Brief – Only a number is wanted: the count of lines in this listing that contain "Tennessee".

Records supplied –
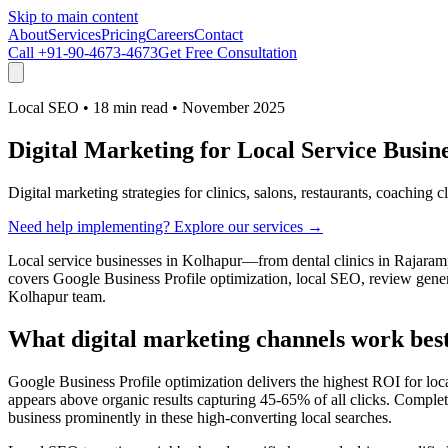
Skip to main content
About
Services
Pricing
Careers
Contact
Call
+91-90-4673-4673
Get Free Consultation
Local SEO
•
18 min read
•
November 2025
Digital Marketing for Local Service Busi
Digital marketing strategies for clinics, salons, restaurants, coaching 
Need help implementing? Explore our services →
Local service businesses in Kolhapur—from dental clinics in Rajaram
covers Google Business Profile optimization, local SEO, review genera
Kolhapur team.
What digital marketing channels work best 
Google Business Profile optimization delivers the highest ROI for lo
appears above organic results capturing 45-65% of all clicks. Complet
business prominently in these high-converting local searches.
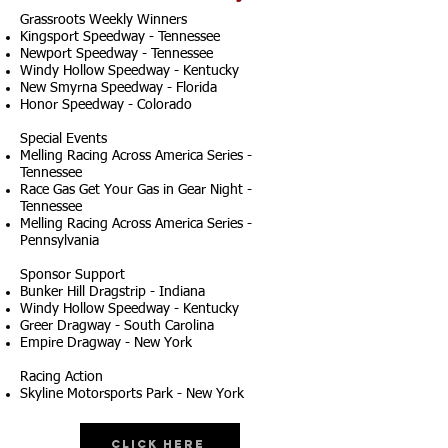
Grassroots Weekly Winners
Kingsport Speedway - Tennessee
Newport Speedway - Tennessee
Windy Hollow Speedway - Kentucky
New Smyrna Speedway - Florida
Honor Speedway - Colorado
Special Events
Melling Racing Across America Series -
Tennessee
Race Gas Get Your Gas in Gear Night -
Tennessee
Melling Racing Across America Series -
Pennsylvania
Sponsor Support
Bunker Hill Dragstrip - Indiana
Windy Hollow Speedway - Kentucky
Greer Dragway - South Carolina
Empire Dragway - New York
Racing Action
Skyline Motorsports Park - New York
Click Here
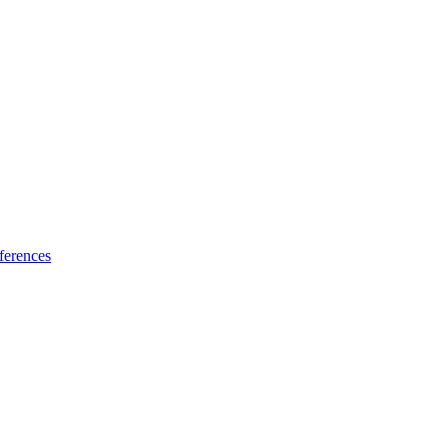
ferences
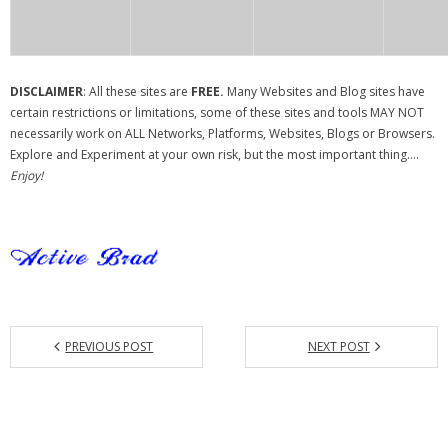
DISCLAIMER
: All these sites are
FREE.
Many Websites and Blog sites have
certain restrictions or limitations, some of these sites and tools MAY NOT
necessarily work on ALL Networks, Platforms, Websites, Blogs or Browsers.
Explore and Experiment at your own risk, but the most important thing….
Enjoy!
PREVIOUS POST
NEXT POST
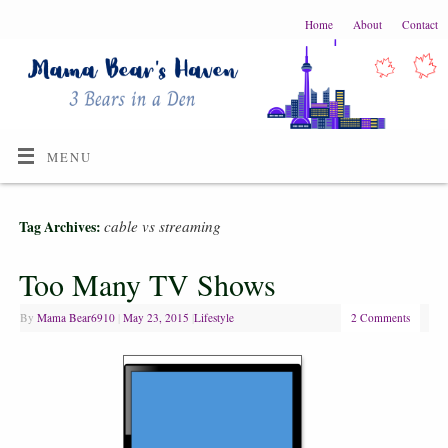
Home
About
Contact
MENU
cable vs streaming
Tag Archives:
Too Many TV Shows
By
Mama Bear6910
|
May 23, 2015
|
Lifestyle
2 Comments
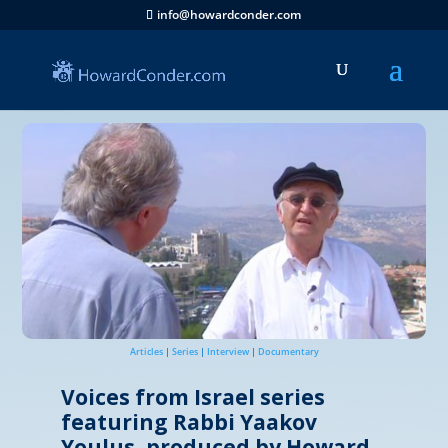
info@howardconder.com
Articles
|
Series
|
Interview
|
Documentary
Voices from Israel series
featuring Rabbi Yaakov
Youlus, produced by Howard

Solution to this problem – 4